I've had the jackdaws making a similar racket to postman pat (and as it turns out, some little blighter in the attic that I am currently trying to catch!) and the birds tend to make more of a racket. It might be worth just confirming first that there is something rattling about inside the roof. Good quality dark chocolate seems to bring them out, leave a small piece in the attic or behind the kickboard on the presses and see does it get consumed - if it does then you know there is something there and you also know where to place a trap for it. If you can manage it, dust the area around the chocolate with flour, that way you will get an idea of the size of the problem too. Then you will know what you need to do to tackle it. I'm not a fan of poison, especially if the carcass is going to be irretrievable (and by they sounds of things it will be), better to know you've disposed of it rather than have it mouldering in your walls!


----------



## michaelm (7 Mar 2017)

Mousehelp said:


> Really panicking now.


It's most likely just a few mice.  I've had/heard mice getting around the walls and ceiling/floor, upstairs and down, and I've always caught them within a few days with a couple of sprung wooden traps baited with chocolate (cut up Twix or Snickers) placed behind the kickboards in the kitchen.  I wouldn't use poison.


----------



## Kenbo (7 Mar 2017)

Difference between rats and mice is like night and day....rats are very noisy and cause damage mice are less noisy and cause only light damage.Bait traps,use glue boards and you will see what you are dealing with after this you can plan what to do....HSE service is free.Kenbi


----------



## roncondon (12 Mar 2017)

Well Mousehelp mice or something else?


----------



## extramild (12 Mar 2017)

A word of advice - I don't like using bait for two reasons - use traps

- If the mice/rat eats the bait and then dies in your wall you could be left with decaying mouse in your cavity walls.  Better to trap them and then throw away the body IMHO
- You don't know what will eat the bait (passing cat, dog, etc) You may end up killing something you don't intent.

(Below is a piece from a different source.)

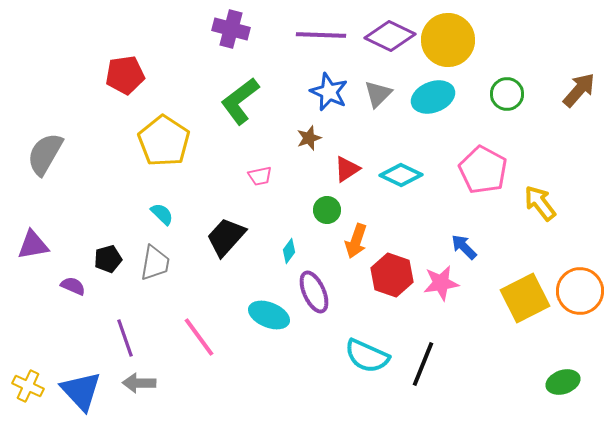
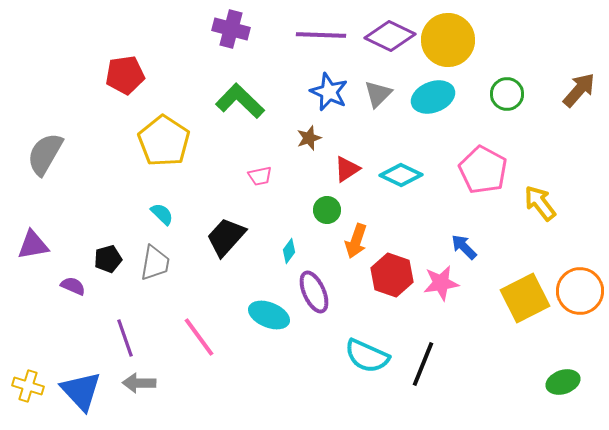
green L-shape at (240, 101): rotated 81 degrees clockwise
yellow cross at (28, 386): rotated 8 degrees counterclockwise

Stick to traps, peanut butter works well or bacon grease.
Top tip - try smearing the trap in bacon grease or something similar to hide your smell on the trap (this works for rats also)


----------



## Mousehelp (13 Mar 2017)

Many thanks everyone for your advise. I have had success! Puts traps with peanut butter in every room. Also in the attic (melted Nutella on these ones) on a posters recommendation even though it was the only place I didn't hear them! Caught 1 mouse after 24 hours and not a sound since. Delighted. The pest control guy came out again and he found my deceased mouse. After all his laying of poison etc, delighted it was caught in a trap as at least he is gone now and no smells to cont no with.
All possible access sites have been sealed up. 
I know you seldom have 1 mouse, but nothing else in traps yet. It was a male mouse caught - imagine they actually look! 
Lovely to be able to sit down, relax and enjoy myself in th house again. Thanks to everyone for their help.


----------



## so-crates (13 Mar 2017)

Great news mousehelp and glad it was just a mouse (as a rule if you find mice you won't find rats!). Just make sure you do a very thorough clean down of your kitchen and any food prep areas you have. You'll need to empty out all cupboards and remove anything from all surfaces before cleaning and disinfecting. The little blighters are not particular about where they defecate!


----------



## Mousehelp (13 Mar 2017)

Thanks So-crates. Have cleaned out all presses and disinfected them all. No sign of any mouse evidence or others them. Only access to presses is from the holes where plugs go through from back of a couple of the presses - near fridge and cooker. Put everything in plastic container (thanks Dealz and Mr Price) the peace is just wonderful. Still nothing in the traps so maybe just the one, noisy mouse.


----------